> _Goal of the exercise_
List all lines of the data containing the word "bounding".

> _Entries shown_
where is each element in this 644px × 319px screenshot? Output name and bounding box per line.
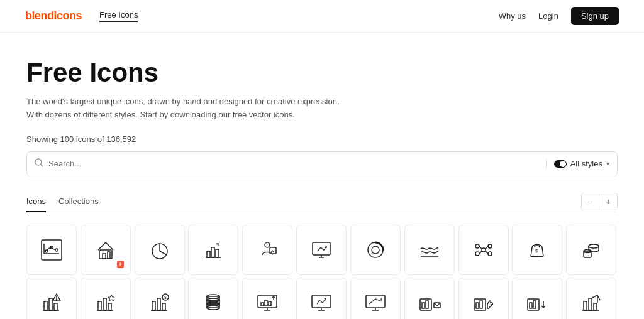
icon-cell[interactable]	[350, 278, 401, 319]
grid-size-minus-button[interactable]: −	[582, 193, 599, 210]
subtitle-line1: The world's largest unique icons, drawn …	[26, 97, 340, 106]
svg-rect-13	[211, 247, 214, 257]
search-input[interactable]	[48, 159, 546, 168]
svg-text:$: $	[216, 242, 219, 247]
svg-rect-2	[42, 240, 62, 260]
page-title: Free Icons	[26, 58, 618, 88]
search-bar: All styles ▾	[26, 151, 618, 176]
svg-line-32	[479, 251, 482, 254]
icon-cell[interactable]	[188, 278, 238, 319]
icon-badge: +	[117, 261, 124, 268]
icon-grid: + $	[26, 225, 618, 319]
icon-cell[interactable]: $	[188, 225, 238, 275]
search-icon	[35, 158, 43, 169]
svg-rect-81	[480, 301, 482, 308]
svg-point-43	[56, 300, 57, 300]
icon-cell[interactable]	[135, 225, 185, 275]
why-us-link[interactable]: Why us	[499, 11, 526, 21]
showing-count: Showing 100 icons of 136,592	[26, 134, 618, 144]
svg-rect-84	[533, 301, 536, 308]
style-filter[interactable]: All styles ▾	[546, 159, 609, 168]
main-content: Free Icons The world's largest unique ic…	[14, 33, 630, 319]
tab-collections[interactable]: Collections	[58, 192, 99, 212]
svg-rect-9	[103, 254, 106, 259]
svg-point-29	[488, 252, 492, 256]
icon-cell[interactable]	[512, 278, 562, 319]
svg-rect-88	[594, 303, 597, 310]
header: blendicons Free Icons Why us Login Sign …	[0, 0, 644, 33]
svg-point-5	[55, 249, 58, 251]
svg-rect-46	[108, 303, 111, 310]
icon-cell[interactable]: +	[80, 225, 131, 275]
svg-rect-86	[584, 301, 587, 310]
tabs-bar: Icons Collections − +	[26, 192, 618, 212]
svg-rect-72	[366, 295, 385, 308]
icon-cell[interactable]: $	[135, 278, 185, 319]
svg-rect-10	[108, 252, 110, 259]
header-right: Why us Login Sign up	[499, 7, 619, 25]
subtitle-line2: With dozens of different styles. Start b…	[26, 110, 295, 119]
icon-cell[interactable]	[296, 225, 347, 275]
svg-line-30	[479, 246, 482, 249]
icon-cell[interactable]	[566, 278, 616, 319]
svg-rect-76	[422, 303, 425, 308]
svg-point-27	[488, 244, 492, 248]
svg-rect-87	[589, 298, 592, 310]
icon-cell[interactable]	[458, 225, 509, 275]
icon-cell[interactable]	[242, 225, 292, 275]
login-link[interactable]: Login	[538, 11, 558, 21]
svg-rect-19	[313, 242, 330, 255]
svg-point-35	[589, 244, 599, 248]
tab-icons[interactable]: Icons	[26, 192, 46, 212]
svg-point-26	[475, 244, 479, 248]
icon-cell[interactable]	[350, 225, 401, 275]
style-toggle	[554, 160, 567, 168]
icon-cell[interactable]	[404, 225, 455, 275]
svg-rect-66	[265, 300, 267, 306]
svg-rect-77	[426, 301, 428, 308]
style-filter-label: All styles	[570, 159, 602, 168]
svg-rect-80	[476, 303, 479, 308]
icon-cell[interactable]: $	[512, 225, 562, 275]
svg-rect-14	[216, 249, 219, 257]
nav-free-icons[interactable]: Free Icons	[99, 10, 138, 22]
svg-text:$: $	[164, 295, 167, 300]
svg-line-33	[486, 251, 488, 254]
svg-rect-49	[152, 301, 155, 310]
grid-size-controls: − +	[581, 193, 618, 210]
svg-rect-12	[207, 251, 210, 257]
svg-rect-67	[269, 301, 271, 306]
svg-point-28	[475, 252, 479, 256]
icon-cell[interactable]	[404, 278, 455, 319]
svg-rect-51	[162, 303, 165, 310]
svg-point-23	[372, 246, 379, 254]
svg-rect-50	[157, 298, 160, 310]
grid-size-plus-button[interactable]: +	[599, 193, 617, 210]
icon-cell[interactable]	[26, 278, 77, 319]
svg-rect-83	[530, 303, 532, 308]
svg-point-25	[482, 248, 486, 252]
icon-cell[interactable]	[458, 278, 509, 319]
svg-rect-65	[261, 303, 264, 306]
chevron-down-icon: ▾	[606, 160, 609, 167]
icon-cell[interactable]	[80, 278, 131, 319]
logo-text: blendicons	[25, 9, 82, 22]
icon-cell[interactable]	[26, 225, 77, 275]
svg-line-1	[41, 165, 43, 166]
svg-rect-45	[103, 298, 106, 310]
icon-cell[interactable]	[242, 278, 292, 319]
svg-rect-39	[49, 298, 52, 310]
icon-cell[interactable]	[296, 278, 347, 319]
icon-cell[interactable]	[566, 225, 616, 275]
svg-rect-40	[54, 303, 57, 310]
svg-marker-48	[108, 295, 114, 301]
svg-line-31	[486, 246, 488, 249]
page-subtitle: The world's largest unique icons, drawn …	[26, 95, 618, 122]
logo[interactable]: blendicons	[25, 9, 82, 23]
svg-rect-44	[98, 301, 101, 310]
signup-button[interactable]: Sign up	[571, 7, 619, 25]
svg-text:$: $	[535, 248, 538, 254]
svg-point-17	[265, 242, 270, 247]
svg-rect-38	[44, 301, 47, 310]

==

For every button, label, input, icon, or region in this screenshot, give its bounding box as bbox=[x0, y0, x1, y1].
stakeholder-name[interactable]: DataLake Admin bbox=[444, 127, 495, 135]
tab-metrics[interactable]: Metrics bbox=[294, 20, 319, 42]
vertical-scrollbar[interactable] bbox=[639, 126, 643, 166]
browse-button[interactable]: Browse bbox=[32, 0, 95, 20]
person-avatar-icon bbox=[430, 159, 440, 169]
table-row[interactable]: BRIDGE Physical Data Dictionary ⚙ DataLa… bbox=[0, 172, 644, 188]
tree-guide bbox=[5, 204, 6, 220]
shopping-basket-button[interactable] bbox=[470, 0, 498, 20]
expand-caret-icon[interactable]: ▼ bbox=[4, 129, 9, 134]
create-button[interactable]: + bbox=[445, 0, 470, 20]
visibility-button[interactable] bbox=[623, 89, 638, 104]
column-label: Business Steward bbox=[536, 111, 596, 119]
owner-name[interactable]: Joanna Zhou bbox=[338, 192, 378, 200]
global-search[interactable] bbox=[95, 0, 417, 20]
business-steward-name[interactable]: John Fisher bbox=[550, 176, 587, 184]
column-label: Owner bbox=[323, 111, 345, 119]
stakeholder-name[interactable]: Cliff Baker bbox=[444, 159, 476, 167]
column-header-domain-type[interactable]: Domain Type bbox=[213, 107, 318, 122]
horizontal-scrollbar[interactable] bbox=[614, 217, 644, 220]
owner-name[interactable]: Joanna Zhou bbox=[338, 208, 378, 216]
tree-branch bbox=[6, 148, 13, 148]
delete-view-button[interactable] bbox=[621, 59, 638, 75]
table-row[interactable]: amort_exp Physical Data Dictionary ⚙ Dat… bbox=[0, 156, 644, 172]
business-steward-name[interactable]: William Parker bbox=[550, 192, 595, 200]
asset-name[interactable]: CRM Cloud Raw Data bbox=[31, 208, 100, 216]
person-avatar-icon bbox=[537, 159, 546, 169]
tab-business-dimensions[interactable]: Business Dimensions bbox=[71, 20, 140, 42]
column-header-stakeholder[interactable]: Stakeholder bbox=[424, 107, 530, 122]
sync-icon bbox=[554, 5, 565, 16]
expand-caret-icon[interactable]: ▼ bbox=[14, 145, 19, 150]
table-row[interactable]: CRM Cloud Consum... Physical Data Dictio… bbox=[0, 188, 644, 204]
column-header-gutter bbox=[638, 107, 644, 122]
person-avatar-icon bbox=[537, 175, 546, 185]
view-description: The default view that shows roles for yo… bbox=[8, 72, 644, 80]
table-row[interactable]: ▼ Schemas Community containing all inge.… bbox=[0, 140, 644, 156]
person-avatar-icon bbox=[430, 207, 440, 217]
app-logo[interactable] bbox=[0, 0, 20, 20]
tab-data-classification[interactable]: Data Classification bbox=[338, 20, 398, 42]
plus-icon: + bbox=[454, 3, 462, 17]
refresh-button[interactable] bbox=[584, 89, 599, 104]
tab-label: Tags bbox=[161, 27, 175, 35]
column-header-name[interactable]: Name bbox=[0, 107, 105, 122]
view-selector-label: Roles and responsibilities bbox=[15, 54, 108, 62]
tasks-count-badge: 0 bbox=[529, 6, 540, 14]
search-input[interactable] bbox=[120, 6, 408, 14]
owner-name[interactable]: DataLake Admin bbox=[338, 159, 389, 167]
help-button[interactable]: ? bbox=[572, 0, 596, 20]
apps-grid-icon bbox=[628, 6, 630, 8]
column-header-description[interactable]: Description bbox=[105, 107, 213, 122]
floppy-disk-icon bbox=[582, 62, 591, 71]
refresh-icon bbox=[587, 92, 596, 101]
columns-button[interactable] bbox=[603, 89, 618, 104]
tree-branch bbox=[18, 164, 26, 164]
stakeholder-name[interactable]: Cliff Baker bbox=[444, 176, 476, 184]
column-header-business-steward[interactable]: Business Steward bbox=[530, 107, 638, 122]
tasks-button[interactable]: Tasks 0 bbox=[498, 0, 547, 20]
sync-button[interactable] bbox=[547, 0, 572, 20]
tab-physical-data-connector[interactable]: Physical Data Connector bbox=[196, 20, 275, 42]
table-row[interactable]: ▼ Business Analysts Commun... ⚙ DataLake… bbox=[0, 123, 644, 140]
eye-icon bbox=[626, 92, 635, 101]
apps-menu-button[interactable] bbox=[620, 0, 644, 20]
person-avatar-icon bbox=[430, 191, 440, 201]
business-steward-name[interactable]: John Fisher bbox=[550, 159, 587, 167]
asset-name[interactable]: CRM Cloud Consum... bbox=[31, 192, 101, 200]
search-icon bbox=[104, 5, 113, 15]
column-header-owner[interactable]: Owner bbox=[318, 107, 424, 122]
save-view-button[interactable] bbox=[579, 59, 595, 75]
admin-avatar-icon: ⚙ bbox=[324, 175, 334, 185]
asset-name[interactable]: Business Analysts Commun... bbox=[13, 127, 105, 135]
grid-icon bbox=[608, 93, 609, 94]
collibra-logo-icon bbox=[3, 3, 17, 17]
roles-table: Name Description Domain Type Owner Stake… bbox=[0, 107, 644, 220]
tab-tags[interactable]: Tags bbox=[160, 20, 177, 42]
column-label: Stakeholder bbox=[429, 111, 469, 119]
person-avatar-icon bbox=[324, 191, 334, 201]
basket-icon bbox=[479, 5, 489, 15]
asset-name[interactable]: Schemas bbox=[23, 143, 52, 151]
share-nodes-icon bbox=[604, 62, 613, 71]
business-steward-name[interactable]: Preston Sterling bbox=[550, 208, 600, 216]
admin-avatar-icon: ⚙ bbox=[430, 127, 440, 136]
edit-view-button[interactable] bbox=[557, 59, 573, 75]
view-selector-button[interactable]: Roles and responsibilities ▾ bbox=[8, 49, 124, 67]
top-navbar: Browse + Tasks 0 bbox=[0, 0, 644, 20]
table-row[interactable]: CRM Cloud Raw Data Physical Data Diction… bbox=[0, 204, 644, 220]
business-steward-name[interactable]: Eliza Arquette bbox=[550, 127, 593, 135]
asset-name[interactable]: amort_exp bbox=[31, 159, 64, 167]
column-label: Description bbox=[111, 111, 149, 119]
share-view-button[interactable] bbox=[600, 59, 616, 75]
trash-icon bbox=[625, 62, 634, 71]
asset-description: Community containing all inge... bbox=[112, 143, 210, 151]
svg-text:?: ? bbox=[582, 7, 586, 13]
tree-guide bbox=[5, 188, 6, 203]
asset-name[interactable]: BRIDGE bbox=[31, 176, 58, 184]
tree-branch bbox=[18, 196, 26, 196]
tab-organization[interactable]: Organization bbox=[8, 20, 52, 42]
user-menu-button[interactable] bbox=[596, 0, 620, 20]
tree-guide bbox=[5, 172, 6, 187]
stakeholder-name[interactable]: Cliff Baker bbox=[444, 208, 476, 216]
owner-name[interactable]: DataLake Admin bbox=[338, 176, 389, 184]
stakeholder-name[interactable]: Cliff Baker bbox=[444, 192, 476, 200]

> _Written solution_
where is each element in this 644px × 319px screenshot? Output name and bounding box per line.
For every button, label, input, icon, or region in this screenshot, give its bounding box as bbox=[x0, y0, x1, y1].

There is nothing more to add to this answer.